The company revealed those outcomes in papers it will present at the SIGCOMM conference next week.
The reduction in network outages came from a technology Alibaba calls “ZooRoute” that its researchers describe [PDF] as “a fast failure recovery service that ensures global bypass in large-scale cloud networks within seconds.”
The paper describing ZooRoute explains that cloud operators’ networks will inevitably fail from time to time, and that strategies like fast rerouting and traffic engineering can take seconds and minutes respectively to restore traffic flows – too slow for many users.
“As a result, tenants are forced to develop their own recovery solutions, which typically involve redundant resources or protocol stack modifications, thereby increasing capital and operating expenses,” the paper argues.
The company claims its own ZooRoute tech can “instantly reroute traffic to a working path” by constantly probing for viable routes. If a failure occurs, ZooRoute is therefore aware of a route that will work, and switches to it ASAP. The paper says Alibaba Cloud has used ZooRoute for 18 months, and it has “significantly improved network reliability, reducing cumulative outage time by 92.71 percent.”
Alibaba Cloud has also deployed a tool called Hermes that it says “reduces daily worker hangs by 99.8 percent and lowers the unit cost of L7 LB infrastructure by 18.9 percent.”
A paper [PDF] describing Hermes explains that the layer 7 load balancers clouds use to keep their networks humming “rely on I/O event notification mechanisms such as epoll
to dispatch connections from the kernel to userspace workers,” but that this approach sometimes creates bottlenecks.
Alibaba’s solution is using eBPF – a tech that allows workloads to run with the same privileges enjoyed by processes in the Linux kernel – to filter demands from workers to understand which deserve priority, and then schedule tasks accordingly.
“Hermes is well suited for cloud L7 LBs facing diverse and rapidly changing traffic patterns, where no single scheduling policy can optimally handle all tenant workloads,” the paper states, and reports that in production at Alibaba Cloud it’s reduced the standard deviation of per-worker CPU utilization and connection counts by 90 percent and 99.4 percent, respectively, helped average daily worker hangs to decrease by 99.8 percent, and dropped the unit cost of cloud infra for our L7 LBs by 18.9 percent.

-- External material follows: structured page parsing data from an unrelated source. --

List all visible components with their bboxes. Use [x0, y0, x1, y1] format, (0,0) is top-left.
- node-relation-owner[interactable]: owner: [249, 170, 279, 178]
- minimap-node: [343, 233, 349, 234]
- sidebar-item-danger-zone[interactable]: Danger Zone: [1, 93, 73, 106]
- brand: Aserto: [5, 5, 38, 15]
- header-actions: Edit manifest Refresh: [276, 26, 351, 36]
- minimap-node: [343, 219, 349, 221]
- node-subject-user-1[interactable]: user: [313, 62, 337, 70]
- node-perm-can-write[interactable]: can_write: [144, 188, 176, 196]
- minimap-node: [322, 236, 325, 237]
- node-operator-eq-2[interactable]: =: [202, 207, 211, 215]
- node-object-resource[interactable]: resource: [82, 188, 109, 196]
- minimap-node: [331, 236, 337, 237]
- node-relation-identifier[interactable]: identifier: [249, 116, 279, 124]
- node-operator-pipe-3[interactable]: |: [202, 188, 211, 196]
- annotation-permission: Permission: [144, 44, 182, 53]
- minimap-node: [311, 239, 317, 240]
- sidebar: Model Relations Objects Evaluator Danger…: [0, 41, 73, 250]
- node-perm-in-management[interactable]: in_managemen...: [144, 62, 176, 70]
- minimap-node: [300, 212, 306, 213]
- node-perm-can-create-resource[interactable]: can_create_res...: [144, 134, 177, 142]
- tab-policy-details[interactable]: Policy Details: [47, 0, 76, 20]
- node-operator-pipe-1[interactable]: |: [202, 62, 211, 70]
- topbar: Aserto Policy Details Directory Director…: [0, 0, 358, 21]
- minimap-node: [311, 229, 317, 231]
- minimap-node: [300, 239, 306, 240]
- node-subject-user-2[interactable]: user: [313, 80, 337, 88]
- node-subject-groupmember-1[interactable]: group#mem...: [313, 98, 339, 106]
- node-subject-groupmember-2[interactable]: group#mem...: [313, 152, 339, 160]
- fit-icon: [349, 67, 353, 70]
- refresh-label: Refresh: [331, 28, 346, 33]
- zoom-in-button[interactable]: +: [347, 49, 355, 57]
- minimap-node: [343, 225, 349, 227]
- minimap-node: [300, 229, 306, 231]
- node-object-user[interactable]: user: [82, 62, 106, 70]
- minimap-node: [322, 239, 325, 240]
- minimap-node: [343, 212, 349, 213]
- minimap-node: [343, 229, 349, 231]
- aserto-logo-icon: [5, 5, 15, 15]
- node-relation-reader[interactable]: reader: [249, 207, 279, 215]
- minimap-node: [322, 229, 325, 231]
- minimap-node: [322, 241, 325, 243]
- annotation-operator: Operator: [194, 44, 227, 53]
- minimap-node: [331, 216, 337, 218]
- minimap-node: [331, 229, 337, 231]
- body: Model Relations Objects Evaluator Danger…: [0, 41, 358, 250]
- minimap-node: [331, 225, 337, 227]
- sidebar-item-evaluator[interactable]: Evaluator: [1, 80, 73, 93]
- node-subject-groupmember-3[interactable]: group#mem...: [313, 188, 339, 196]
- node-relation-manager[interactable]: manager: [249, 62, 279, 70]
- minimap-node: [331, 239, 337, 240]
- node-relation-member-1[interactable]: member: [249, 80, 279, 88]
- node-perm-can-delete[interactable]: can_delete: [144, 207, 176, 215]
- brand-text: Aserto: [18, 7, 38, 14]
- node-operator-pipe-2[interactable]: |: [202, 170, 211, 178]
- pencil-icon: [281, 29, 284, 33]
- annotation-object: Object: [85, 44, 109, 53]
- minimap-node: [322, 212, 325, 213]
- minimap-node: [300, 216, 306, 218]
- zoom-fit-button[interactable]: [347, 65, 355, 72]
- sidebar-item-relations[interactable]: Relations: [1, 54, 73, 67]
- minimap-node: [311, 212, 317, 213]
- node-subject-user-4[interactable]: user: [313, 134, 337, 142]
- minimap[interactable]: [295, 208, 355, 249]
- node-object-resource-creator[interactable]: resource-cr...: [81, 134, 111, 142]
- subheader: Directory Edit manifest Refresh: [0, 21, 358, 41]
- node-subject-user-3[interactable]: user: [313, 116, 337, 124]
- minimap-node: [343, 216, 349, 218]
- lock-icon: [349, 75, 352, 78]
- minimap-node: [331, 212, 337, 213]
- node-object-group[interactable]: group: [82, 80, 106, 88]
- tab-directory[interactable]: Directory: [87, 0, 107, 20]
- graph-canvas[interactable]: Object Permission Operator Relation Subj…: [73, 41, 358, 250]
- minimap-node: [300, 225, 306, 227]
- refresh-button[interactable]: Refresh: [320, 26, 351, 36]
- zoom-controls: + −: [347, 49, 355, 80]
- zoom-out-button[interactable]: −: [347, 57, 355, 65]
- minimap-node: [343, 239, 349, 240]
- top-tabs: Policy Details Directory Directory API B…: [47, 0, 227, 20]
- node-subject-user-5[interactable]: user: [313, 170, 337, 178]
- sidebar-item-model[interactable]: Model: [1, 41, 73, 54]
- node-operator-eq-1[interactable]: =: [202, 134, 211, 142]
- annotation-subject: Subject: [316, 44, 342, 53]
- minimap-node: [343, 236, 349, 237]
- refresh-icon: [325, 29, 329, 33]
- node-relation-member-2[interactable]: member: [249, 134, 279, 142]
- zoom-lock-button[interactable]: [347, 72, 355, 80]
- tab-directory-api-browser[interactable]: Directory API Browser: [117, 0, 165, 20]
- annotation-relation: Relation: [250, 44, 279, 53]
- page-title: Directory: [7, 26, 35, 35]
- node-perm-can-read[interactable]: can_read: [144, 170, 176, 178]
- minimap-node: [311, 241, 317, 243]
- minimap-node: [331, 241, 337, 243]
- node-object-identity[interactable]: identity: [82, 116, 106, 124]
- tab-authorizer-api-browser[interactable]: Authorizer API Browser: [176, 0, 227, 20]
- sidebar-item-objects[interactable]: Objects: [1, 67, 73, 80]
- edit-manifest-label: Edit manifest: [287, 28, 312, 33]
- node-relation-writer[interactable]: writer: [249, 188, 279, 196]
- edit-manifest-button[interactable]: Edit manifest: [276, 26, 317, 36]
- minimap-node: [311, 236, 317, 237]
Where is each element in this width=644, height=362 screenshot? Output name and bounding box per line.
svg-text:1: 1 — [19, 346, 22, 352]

A third paper from Alibaba describes [PDF] “Nezha”, a distributed vSwitch load sharing system that works on SmartNICs – the CPU-equipped network cards that hyperscalers use to run networking and storage plumbing workloads so that CPUs can run tenants’ applications.
In the paper about Nezha, Alibaba admits that some of the virtual switches running on its SmartNICs are maxed out. Its solution is to find under-used SmartNICs and shift workloads to them.
“The deployment cost of Nezha is only a small fraction of that required to deploy new devices,” the paper states, and has significantly improved performance and moved bottlenecks from the vSwitch to the VM kernel stack.
SIGCOMM commences on September 8th, in Coimbra, Portugal.
One notable feature of this year’s event is a keynote by distinguished computer scientist (and Register columnist) Bruce Davie, to celebrate his being chosen as the recipient of the annual SIGCOMM Award, in recognition of his lifetime contributions to the field of communication networks.
Bruce is the first Australian to win the award, which The Register’s APAC desk thinks is bloody brilliant. ®